| About this task |
An exact transcription of all the data is required; the pictures are to be left out.

Records from a data source
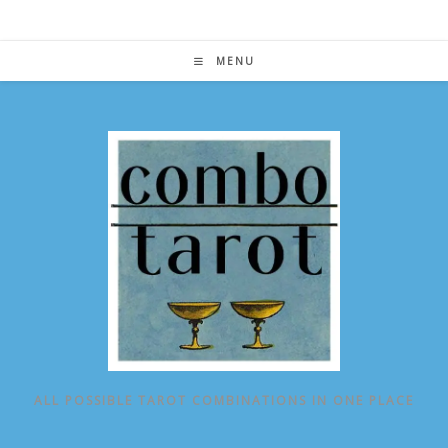
Skip
to
content
MENU
ALL POSSIBLE TAROT COMBINATIONS IN ONE PLACE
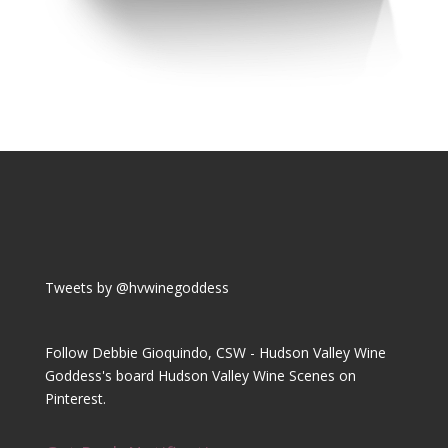
Tweets by @hvwinegoddess
Follow Debbie Gioquindo, CSW - Hudson Valley Wine
Goddess's board Hudson Valley Wine Scenes on
Pinterest.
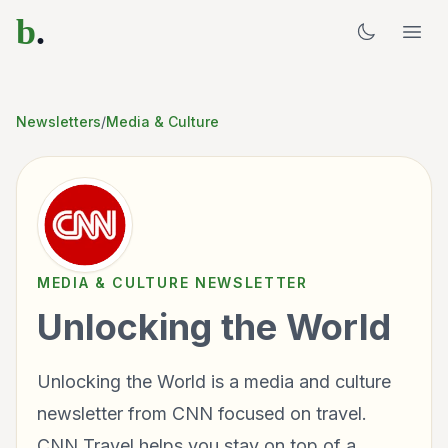
b
.
Newsletters
/
Media & Culture
MEDIA & CULTURE
NEWSLETTER
Unlocking the World
Unlocking the World is a media and culture
newsletter from CNN focused on travel.
CNN Travel helps you stay on top of a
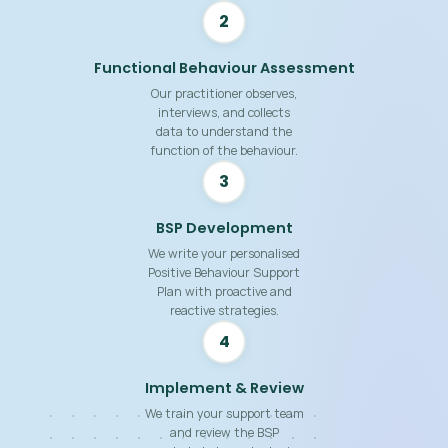
2
Functional Behaviour Assessment
Our practitioner observes,
interviews, and collects
data to understand the
function of the behaviour.
3
BSP Development
We write your personalised
Positive Behaviour Support
Plan with proactive and
reactive strategies.
4
Implement & Review
We train your support team
and review the BSP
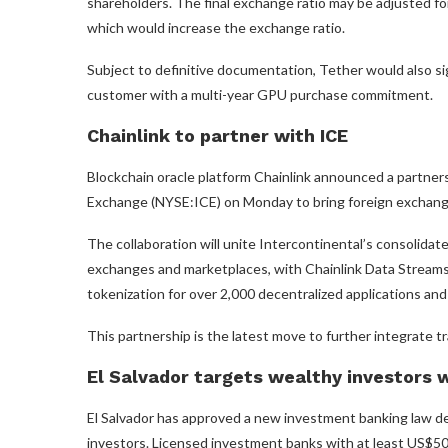
shareholders. The final exchange ratio may be adjusted for
which would increase the exchange ratio.
Subject to definitive documentation, Tether would also si
customer with a multi-year GPU purchase commitment.
Chainlink to partner with ICE
Blockchain oracle platform Chainlink announced a partne
Exchange (NYSE:ICE) on Monday to bring foreign exchange
The collaboration will unite Intercontinental’s consolidat
exchanges and marketplaces, with Chainlink Data Streams’
tokenization for over 2,000 decentralized applications and 
This partnership is the latest move to further integrate t
El Salvador targets wealthy investors 
El Salvador has approved a new investment banking law de
investors. Licensed investment banks with at least US$50 mil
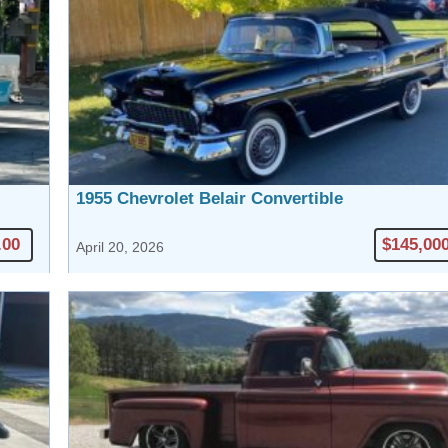
1955 Chevrolet Belair Convertible
.00
$145,00
April 20, 2026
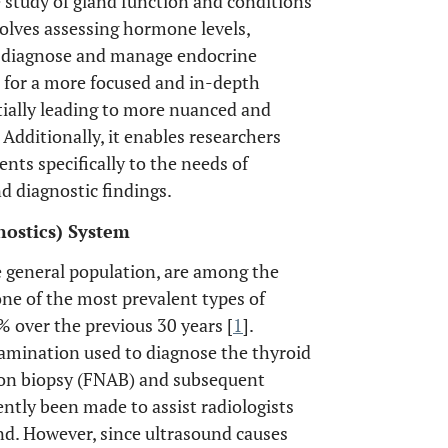
 study of gland function and conditions
olves assessing hormone levels,
o diagnose and manage endocrine
s for a more focused and in-depth
ntially leading to more nuanced and
Additionally, it enables researchers
ents specifically to the needs of
d diagnostic findings.
ostics) System
e general population, are among the
ne of the most prevalent types of
% over the previous 30 years [
1
].
xamination used to diagnose the thyroid
tion biopsy (FNAB) and subsequent
tly been made to assist radiologists
nd. However, since ultrasound causes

| Written reply |
Skip
to
content
MENU
ALL POSSIBLE TAROT COMBINATIONS IN ONE PLACE
Tweets by @hvwinegoddess
Follow Debbie Gioquindo, CSW - Hudson Valley Wine
Goddess's board Hudson Valley Wine Scenes on
Pinterest.
b
.
Newsletters
/
Media & Culture
MEDIA & CULTURE
NEWSLETTER
Unlocking the World
Unlocking the World is a media and culture
newsletter from CNN focused on travel.
CNN Travel helps you stay on top of a
2
Functional Behaviour Assessment
Our practitioner observes,
interviews, and collects
data to understand the
function of the behaviour.
3
BSP Development
We write your personalised
Positive Behaviour Support
Plan with proactive and
reactive strategies.
4
Implement & Review
We train your support team
and review the BSP
shareholders. The final exchange ratio may be adjusted for
which would increase the exchange ratio.
Subject to definitive documentation, Tether would also si
customer with a multi-year GPU purchase commitment.
Chainlink to partner with ICE
Blockchain oracle platform Chainlink announced a partne
Exchange (NYSE:ICE) on Monday to bring foreign exchange
The collaboration will unite Intercontinental’s consolidat
exchanges and marketplaces, with Chainlink Data Streams’
tokenization for over 2,000 decentralized applications and 
This partnership is the latest move to further integrate t
El Salvador targets wealthy investors 
El Salvador has approved a new investment banking law de
investors. Licensed investment banks with at least US$50 mil
1955 Chevrolet Belair Convertible
.00
$145,00
April 20, 2026
 study of gland function and conditions
olves assessing hormone levels,
o diagnose and manage endocrine
s for a more focused and in-depth
ntially leading to more nuanced and
Additionally, it enables researchers
ents specifically to the needs of
d diagnostic findings.
ostics) System
e general population, are among the
ne of the most prevalent types of
% over the previous 30 years [
1
].
xamination used to diagnose the thyroid
tion biopsy (FNAB) and subsequent
tly been made to assist radiologists
nd. However, since ultrasound causes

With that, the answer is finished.